▶ **Exercise directions**
Copy all the entries below exactly, but not the pictures.

▶ **Data section**
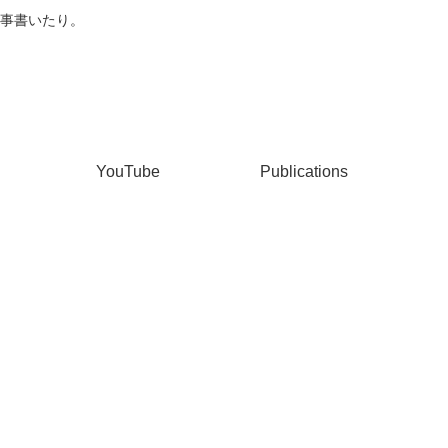
事書いたり。
YouTube
Publications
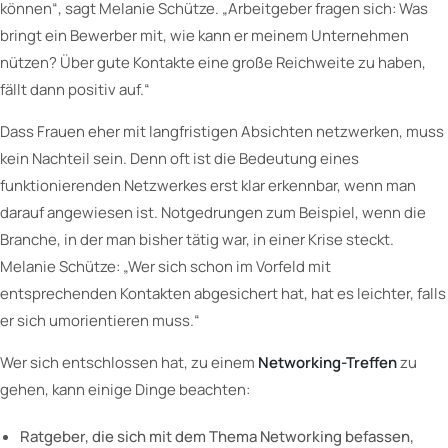
können“, sagt Melanie Schütze. „Arbeitgeber fragen sich: Was
bringt ein Bewerber mit, wie kann er meinem Unternehmen
nützen? Über gute Kontakte eine große Reichweite zu haben,
fällt dann positiv auf.“
Dass Frauen eher mit langfristigen Absichten netzwerken, muss
kein Nachteil sein. Denn oft ist die Bedeutung eines
funktionierenden Netzwerkes erst klar erkennbar, wenn man
darauf angewiesen ist. Notgedrungen zum Beispiel, wenn die
Branche, in der man bisher tätig war, in einer Krise steckt.
Melanie Schütze: „Wer sich schon im Vorfeld mit
entsprechenden Kontakten abgesichert hat, hat es leichter, falls
er sich umorientieren muss.“
Wer sich entschlossen hat, zu einem
Networking-Treffen
zu
gehen, kann einige Dinge beachten:
Ratgeber, die sich mit dem Thema Networking befassen,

▶ **Response**
事書いたり。
YouTube
Publications
können“, sagt Melanie Schütze. „Arbeitgeber fragen sich: Was
bringt ein Bewerber mit, wie kann er meinem Unternehmen
nützen? Über gute Kontakte eine große Reichweite zu haben,
fällt dann positiv auf.“
Dass Frauen eher mit langfristigen Absichten netzwerken, muss
kein Nachteil sein. Denn oft ist die Bedeutung eines
funktionierenden Netzwerkes erst klar erkennbar, wenn man
darauf angewiesen ist. Notgedrungen zum Beispiel, wenn die
Branche, in der man bisher tätig war, in einer Krise steckt.
Melanie Schütze: „Wer sich schon im Vorfeld mit
entsprechenden Kontakten abgesichert hat, hat es leichter, falls
er sich umorientieren muss.“
Wer sich entschlossen hat, zu einem
Networking-Treffen
zu
gehen, kann einige Dinge beachten:
Ratgeber, die sich mit dem Thema Networking befassen,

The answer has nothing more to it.